Would you copy out, exactly as written, each line from the one containing "経営方針 (96, 2449)" to the end of the records below?

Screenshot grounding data
* * * * * * * * *
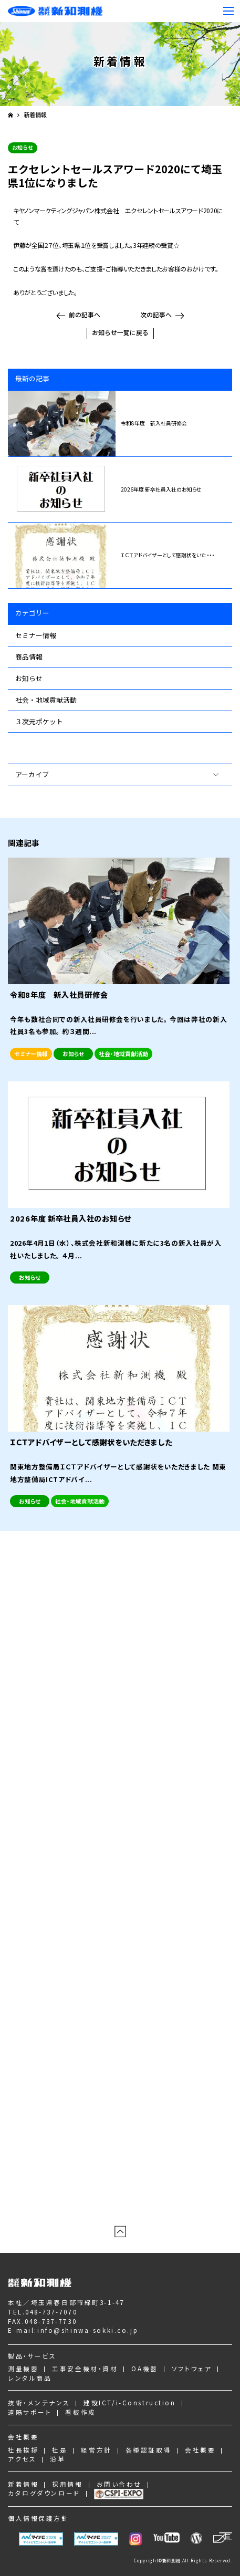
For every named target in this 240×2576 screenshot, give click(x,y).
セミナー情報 (35, 635)
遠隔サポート (29, 2411)
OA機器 (144, 2368)
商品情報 (29, 657)
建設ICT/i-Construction (129, 2402)
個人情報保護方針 (38, 2518)
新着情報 (35, 115)
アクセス (22, 2458)
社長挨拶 (23, 2449)
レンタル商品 (29, 2377)
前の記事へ (84, 314)
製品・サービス (32, 2355)
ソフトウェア (192, 2368)
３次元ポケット (39, 721)
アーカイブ (32, 774)
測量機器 (23, 2368)
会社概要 (23, 2436)
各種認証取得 (148, 2449)
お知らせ (29, 678)
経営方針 (96, 2449)
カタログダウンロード (44, 2492)
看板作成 (80, 2411)
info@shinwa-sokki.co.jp (87, 2329)
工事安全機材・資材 (85, 2368)
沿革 (57, 2458)
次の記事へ (156, 314)
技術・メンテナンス (39, 2402)
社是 (59, 2449)
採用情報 (67, 2483)
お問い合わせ (119, 2483)
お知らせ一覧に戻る (120, 332)
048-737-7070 (51, 2311)
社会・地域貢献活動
* * * * * * * * *
# Result
経営方針 (96, 2449)
カタログダウンロード (44, 2492)
看板作成 (80, 2411)
info@shinwa-sokki.co.jp (87, 2329)
工事安全機材・資材 (85, 2368)
沿革 (57, 2458)
次の記事へ (156, 314)
技術・メンテナンス (39, 2402)
社是 (59, 2449)
採用情報 (67, 2483)
お問い合わせ (119, 2483)
お知らせ一覧に戻る (120, 332)
048-737-7070 (51, 2311)
社会・地域貢献活動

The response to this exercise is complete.